Work to be completed ->
Up to and including the line with "Ежедневник датированный Brunnen Оптимум Ля", reproduce the listing below exactly, beginning at its first line.

[Start of Attachment]

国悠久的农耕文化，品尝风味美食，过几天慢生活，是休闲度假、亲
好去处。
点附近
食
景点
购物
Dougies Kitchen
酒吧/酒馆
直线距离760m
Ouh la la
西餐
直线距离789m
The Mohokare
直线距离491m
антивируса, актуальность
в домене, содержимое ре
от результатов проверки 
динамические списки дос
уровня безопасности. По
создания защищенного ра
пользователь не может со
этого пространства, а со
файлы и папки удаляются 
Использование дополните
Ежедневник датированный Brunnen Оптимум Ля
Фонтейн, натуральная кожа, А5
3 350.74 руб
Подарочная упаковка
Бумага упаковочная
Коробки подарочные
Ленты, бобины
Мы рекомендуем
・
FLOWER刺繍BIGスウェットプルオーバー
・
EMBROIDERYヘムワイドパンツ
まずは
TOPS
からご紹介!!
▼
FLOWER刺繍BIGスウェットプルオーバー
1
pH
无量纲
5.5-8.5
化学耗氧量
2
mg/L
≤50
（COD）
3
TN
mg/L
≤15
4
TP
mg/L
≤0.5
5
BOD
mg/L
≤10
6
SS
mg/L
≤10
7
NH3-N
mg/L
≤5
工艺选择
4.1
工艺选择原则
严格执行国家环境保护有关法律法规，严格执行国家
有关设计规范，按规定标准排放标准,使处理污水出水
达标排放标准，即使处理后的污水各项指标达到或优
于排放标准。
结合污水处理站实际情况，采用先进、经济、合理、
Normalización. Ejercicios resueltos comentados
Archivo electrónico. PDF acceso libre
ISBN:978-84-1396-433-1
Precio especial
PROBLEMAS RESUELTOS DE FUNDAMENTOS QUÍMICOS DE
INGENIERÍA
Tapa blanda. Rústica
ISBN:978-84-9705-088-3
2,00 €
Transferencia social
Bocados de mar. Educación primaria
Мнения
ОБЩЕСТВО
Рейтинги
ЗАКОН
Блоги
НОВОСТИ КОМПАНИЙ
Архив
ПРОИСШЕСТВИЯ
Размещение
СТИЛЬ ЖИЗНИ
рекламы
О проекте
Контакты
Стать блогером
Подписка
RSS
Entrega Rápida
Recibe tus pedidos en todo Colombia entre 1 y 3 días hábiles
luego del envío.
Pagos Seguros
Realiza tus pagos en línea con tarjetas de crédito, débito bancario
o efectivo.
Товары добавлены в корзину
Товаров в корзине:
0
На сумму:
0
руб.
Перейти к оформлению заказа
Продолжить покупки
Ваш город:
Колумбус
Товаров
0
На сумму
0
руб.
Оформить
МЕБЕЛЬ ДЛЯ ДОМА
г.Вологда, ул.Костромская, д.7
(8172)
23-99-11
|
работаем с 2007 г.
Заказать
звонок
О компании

[End of Attachment]

Solution below ->
国悠久的农耕文化，品尝风味美食，过几天慢生活，是休闲度假、亲
好去处。
点附近
食
景点
购物
Dougies Kitchen
酒吧/酒馆
直线距离760m
Ouh la la
西餐
直线距离789m
The Mohokare
直线距离491m
антивируса, актуальность
в домене, содержимое ре
от результатов проверки 
динамические списки дос
уровня безопасности. По
создания защищенного ра
пользователь не может со
этого пространства, а со
файлы и папки удаляются 
Использование дополните
Ежедневник датированный Brunnen Оптимум Ля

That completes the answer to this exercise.